RFR: 8333334: C2: Make result of `Node::dominates` more precise to enhance scalar replacement [v2]
MaxXing
duke at openjdk.org
Thu Jun 6 07:32:39 UTC 2024
On Wed, 5 Jun 2024 05:40:12 GMT, Tobias Hartmann <thartmann at openjdk.org> wrote:
>> MaxXing has updated the pull request incrementally with one additional commit since the last revision:
>>
>> Revert last commit, and push the `LoadNode` back to the worklist to wait for the dead code to be removed.
>
> Impressive results! I haven't looked at the change yet but here are a few questions / requests:
> - Could you add a screenshot of the IR of the case you are describing?

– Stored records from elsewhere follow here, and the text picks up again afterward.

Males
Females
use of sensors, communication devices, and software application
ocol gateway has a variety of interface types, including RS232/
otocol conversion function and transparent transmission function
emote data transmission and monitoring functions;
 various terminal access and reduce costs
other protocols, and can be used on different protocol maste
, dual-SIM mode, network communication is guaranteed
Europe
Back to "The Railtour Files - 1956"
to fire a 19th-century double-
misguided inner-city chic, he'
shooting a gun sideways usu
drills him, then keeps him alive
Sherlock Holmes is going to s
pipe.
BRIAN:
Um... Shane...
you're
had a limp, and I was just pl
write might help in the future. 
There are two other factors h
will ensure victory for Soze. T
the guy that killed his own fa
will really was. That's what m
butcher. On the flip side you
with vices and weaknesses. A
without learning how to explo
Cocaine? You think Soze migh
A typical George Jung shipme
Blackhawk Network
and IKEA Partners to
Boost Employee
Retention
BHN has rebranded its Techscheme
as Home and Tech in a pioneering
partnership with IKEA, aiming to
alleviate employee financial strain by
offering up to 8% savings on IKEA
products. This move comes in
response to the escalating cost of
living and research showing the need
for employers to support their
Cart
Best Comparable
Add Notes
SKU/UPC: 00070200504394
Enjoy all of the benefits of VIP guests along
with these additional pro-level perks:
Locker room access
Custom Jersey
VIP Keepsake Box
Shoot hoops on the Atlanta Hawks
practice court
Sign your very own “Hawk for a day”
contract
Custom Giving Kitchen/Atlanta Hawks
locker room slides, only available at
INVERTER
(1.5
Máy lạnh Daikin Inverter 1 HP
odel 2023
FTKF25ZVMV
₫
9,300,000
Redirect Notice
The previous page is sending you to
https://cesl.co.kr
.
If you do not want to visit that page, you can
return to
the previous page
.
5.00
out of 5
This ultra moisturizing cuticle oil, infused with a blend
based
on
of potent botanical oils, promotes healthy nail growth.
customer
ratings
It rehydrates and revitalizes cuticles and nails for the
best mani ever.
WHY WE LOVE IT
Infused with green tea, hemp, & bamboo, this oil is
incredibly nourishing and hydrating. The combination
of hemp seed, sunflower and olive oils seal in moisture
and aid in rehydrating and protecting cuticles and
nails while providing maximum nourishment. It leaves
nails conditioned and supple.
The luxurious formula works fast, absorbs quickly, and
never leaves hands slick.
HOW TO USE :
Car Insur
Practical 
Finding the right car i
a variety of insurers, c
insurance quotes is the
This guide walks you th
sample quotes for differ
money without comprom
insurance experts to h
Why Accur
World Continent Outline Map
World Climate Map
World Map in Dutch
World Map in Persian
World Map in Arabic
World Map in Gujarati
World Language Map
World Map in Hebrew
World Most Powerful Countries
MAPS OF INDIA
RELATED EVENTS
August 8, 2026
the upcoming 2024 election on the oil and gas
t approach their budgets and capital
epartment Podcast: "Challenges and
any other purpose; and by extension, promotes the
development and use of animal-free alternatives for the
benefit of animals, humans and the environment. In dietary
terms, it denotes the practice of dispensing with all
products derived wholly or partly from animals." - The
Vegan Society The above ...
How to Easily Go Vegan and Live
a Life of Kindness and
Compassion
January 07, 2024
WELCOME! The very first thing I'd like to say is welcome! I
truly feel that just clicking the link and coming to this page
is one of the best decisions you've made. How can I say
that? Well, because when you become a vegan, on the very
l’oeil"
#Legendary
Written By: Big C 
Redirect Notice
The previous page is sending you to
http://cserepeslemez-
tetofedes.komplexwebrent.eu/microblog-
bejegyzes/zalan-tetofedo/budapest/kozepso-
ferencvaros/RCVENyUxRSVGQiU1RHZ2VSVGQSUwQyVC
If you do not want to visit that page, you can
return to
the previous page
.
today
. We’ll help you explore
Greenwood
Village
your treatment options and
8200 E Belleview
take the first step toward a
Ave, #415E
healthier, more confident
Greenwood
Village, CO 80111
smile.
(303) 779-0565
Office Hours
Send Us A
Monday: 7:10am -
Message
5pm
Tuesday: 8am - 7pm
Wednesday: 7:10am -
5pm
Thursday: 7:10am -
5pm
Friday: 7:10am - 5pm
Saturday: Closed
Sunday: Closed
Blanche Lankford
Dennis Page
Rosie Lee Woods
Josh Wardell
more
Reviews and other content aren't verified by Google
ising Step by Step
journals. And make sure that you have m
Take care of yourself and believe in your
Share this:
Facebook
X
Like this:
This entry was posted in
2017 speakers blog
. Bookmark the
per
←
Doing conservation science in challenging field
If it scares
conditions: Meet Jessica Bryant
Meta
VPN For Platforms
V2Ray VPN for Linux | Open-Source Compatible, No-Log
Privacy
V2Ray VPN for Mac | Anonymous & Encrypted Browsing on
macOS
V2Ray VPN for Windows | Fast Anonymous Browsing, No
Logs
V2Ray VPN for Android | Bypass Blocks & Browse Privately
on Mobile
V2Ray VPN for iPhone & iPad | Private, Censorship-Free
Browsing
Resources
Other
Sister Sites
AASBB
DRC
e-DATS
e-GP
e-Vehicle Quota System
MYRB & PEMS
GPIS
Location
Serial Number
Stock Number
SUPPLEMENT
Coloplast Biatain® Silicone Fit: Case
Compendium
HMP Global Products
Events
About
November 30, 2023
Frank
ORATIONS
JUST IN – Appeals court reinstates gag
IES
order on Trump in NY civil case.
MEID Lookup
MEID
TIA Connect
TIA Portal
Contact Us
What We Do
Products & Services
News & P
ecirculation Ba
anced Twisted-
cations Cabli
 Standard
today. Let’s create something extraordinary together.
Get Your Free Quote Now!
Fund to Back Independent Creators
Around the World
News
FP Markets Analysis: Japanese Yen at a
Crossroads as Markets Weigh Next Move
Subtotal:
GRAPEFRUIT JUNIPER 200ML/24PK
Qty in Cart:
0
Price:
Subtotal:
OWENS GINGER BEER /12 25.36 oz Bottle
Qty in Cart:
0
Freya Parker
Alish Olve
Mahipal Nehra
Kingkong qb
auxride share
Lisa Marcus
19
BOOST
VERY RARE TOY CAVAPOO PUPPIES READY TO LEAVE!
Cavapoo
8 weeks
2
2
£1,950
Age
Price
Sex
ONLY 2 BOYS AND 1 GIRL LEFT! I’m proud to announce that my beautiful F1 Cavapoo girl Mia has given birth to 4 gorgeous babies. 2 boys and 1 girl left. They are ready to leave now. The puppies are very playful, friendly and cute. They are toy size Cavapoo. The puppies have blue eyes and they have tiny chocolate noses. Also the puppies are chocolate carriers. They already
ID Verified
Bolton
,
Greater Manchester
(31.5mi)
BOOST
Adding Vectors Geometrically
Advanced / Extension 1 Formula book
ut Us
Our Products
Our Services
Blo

> - Wouldn't it help to add the LoadNode back to the IGVN worklist and wait for the dead path to be removed?
> - Could you add an [IR framework](https://github.com/openjdk/jdk/blob/master/test/hotspot/jtreg/compiler/lib/ir_framework/README.md) test that verifies that the optimization works as expected?
>
> Thanks,
> Tobias
@TobiHartmann Hi Tobias, thanks for your reply!
> Could you add a screenshot of the IR of the case you are describing?
Sure. Here's a simple example of iterating over the keys of `ConcurrentHashMap`:
public long sumMapKeys() {
long sum = 0;
Enumeration it = map.keys();
while (it.hasMoreElements()) {
sum += (Long) it.nextElement();
}
return sum;
}
And here's what `-XX:+PrintEscapeAnalysis -XX:+PrintEliminateAllocations` says:
JavaObject(6) NoEscape(NoEscape) [ 183F 189F 205F 196F 191F 179F 186F 202F 208F 233F 637F 1069F [ 104 109 ]] 92 Allocate === 76 6 69 8 1 (90 89 24 1 1 1 22 1 1 43 77 87 ) [[ 93 94 95 102 103 104 ]] rawptr:NotNull ( int:>=0, java/lang/Object:NotNull *, bool, top, bool ) ConcurrentHashMap::keys @ bci:16 (line 2152) MyBenchmark::sumMapKeys @ bci:6 (line 105) !jvms: ConcurrentHashMap::keys @ bci:16 (line 2152) MyBenchmark::sumMapKeys @ bci:6 (line 105)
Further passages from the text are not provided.